By Erik Luna
In order to raise money for the Boys and Girls Club, local artists collaborated in the “Who Remembers in East LA? The Yearbook Exhibit” last Thursday at Cities Restaurant.
Self-proclaimed East Los Angeles historian and host of the event Victor Felix has made it his mission to educate the youth and bring a positive perspective to East LA.
In order to spread his message, Felix has turned to social media. His Facebook page “Who remembers in East LA?” has garnished a dedicated following with constant posts about East LA and its surrounding communities.
Classic custom made cars lined the streets of Avenida Cesar Chavez while Doo-wop could be heard a block away. Passing cars would honk in appreciation of the automotive art display.
“Forget about the stereotype that East LA is all about gangs – it’s not.
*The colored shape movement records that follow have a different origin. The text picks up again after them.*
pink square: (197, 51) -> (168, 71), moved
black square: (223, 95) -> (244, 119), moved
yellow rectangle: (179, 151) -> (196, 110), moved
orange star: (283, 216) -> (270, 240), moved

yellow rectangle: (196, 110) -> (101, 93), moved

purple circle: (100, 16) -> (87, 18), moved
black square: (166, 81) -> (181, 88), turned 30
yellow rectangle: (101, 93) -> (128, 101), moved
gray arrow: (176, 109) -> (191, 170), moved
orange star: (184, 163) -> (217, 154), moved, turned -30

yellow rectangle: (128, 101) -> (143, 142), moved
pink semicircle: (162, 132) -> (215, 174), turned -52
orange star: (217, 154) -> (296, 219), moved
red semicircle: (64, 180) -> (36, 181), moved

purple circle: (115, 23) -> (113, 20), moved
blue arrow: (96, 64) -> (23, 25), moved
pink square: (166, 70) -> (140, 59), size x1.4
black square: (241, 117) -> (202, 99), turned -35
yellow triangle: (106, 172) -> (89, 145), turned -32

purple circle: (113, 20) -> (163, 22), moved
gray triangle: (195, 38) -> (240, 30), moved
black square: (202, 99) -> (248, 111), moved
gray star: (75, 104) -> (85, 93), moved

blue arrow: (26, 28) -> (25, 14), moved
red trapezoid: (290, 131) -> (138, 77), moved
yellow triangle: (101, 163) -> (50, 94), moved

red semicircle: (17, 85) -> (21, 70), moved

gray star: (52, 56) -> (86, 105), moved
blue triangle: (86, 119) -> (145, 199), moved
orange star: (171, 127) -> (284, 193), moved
People don’t know what we have underneath our nose,” Felix said. “The bottom line is that if people realize and take pride and ownership of what we have, I think East LA would be a better community.”
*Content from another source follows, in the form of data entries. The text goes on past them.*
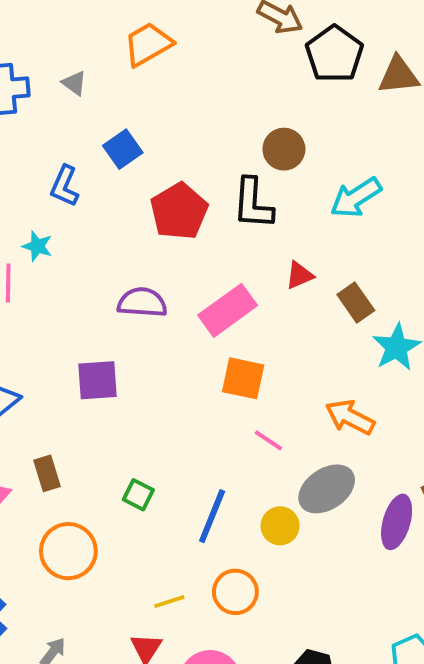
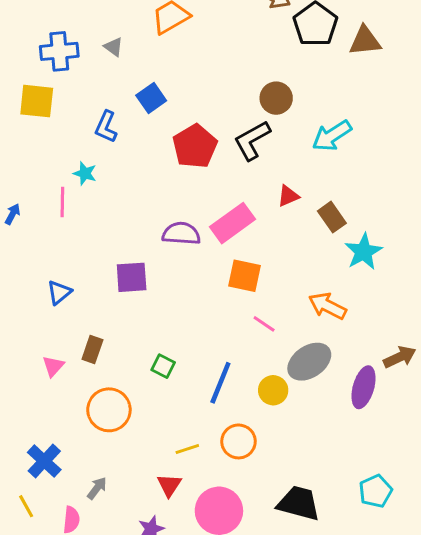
black L-shape: (253, 203) -> (252, 140), turned 57
purple semicircle: (142, 303) -> (181, 234), moved
brown rectangle: (47, 473) -> (92, 350), turned 36

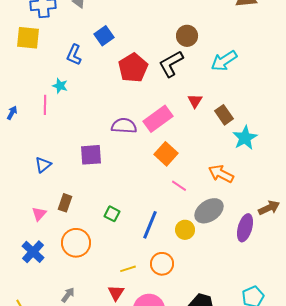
red triangle: (288, 196) -> (195, 101), turned -35
orange square: (245, 276) -> (166, 154), turned 30
blue cross: (44, 461) -> (33, 252), moved

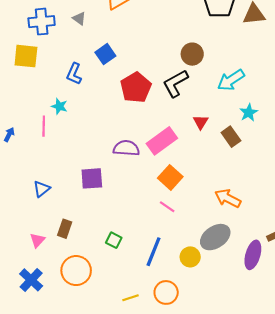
cyan star: (245, 138) -> (249, 113), moved, size x0.7
pink line: (179, 186) -> (167, 207), moved

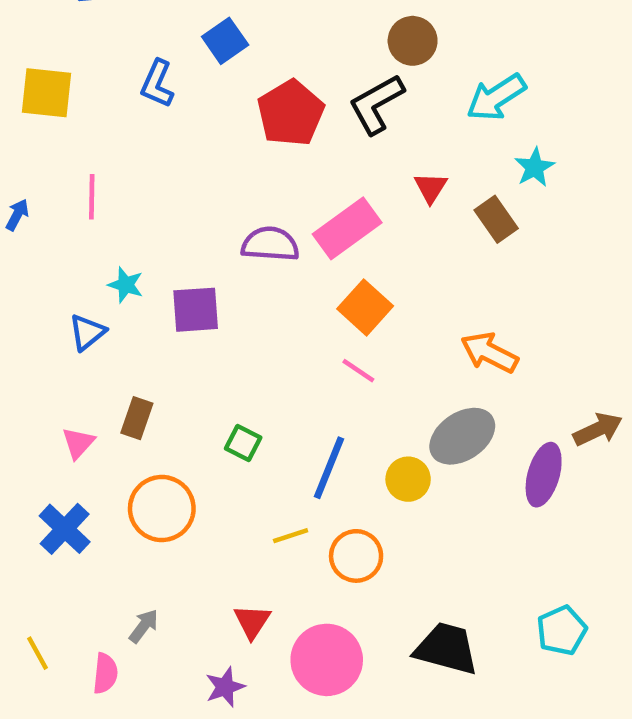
yellow square: (26, 56) -> (47, 93), moved
cyan star: (59, 106) -> (126, 285), moved
yellow line: (131, 298) -> (291, 536), moved

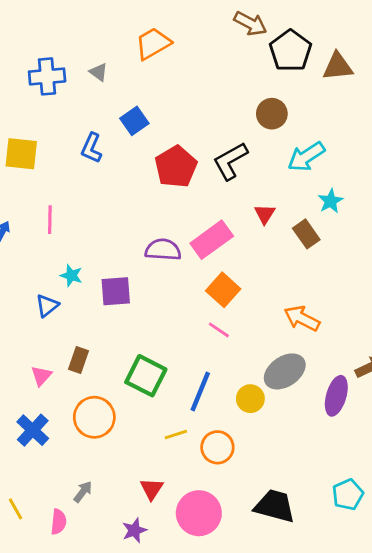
brown circle: (413, 41) -> (272, 114), moved
green square: (243, 443) -> (146, 376), size x1.8

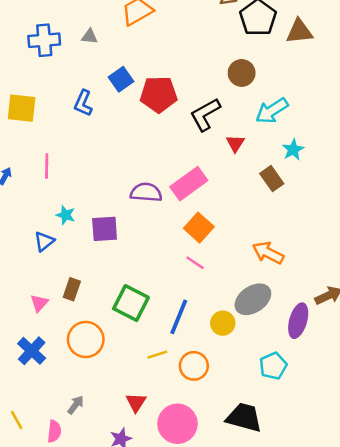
gray triangle: (99, 72) -> (89, 36), turned -30
red pentagon: (176, 167) -> (159, 94), moved, turned 30
red triangle: (265, 214) -> (235, 143), moved
cyan pentagon: (348, 495) -> (273, 366), moved

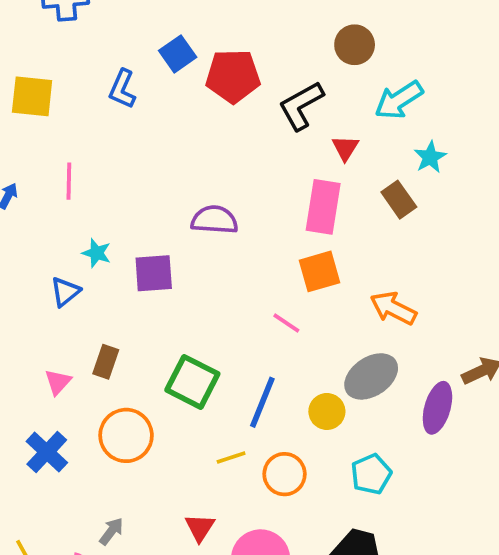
pink rectangle: (189, 184) -> (323, 207), moved, turned -45
orange square: (199, 228) -> (320, 271), moved, turned 32
cyan pentagon: (273, 366) -> (371, 474), moved

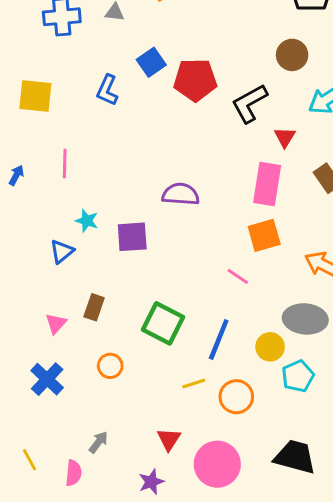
gray ellipse: (371, 376) -> (305, 319), turned 39
orange circle: (126, 435) -> (110, 366), size x0.6
cyan pentagon: (371, 474) -> (298, 376), moved

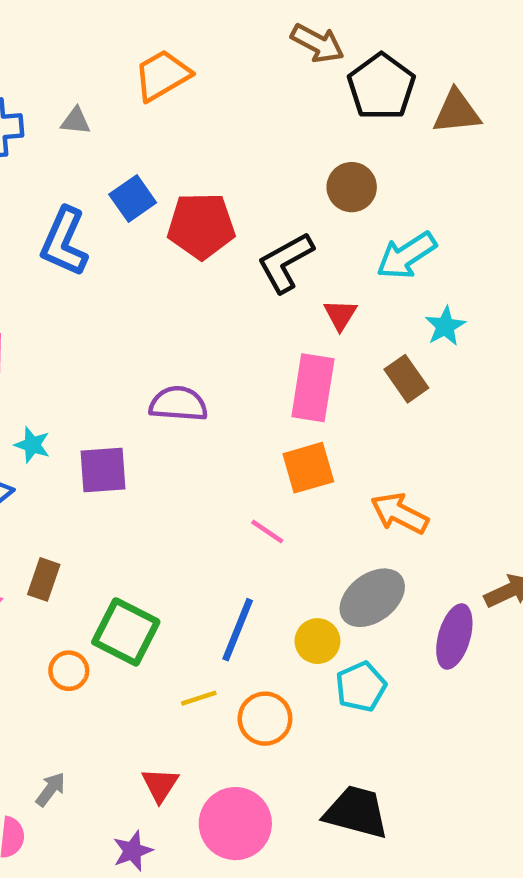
blue L-shape: (107, 90) -> (64, 242), size x1.4
gray ellipse: (305, 319) -> (372, 598), turned -42
green square: (163, 323) -> (126, 632), moved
Artists displayed their work inside the restaurant and outside, as artist Robert Vargas painted murals of artists Johnny Vatos of Oingo Boingo and Ofelia Esparza.
Participating artist and former East Los Angeles College Campus News photographer Eddie Ruvalcaba said that the event was a small step in furthering the education of the youth.
“It’s all about the kids. They are the future and this is why we’re here. It’s an investment into the future,” Ruvalcaba said. “This is an amazing thing. To see the community come together in support of the Boys and Girls club.”
Ruvalcaba, who teaches photography at the Boyle Heights Boys and Girls club, described the collaboration of the artists at the exhibit as a crucial part in influencing up-and-coming artists in the community.
“We were influenced by the art of the ‘70s and the murals that were around and the music,” Ruvalcaba said. “That was a major influence on us. So I think the artists here today will be influencing the future generation, because the art just keeps expanding.”
Alongside the artists, musicians and coordinators that were inside displaying their work, car club members were outside displaying their cars.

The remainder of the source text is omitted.